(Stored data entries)
──────────
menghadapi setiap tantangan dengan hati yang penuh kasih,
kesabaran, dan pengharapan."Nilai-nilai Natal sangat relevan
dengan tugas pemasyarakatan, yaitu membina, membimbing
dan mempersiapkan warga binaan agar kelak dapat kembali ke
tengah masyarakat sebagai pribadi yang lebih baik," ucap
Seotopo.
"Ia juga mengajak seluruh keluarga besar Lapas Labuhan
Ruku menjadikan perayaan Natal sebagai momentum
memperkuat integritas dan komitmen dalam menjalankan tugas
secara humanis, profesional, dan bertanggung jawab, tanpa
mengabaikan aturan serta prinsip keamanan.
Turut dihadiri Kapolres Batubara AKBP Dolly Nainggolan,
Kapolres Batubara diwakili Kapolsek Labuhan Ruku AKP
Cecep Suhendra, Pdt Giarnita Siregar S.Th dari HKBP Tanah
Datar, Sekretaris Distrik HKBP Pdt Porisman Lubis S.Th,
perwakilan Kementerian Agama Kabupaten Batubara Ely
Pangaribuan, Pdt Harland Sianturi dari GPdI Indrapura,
──────────
REQUIRED ACTION
Would you set down, word for word, the lines from the opening of the entries above through the line with "besar Lapas Labuhan", both included, and no others?

EXERCISE SOLUTION
menghadapi setiap tantangan dengan hati yang penuh kasih,
kesabaran, dan pengharapan."Nilai-nilai Natal sangat relevan
dengan tugas pemasyarakatan, yaitu membina, membimbing
dan mempersiapkan warga binaan agar kelak dapat kembali ke
tengah masyarakat sebagai pribadi yang lebih baik," ucap
Seotopo.
"Ia juga mengajak seluruh keluarga besar Lapas Labuhan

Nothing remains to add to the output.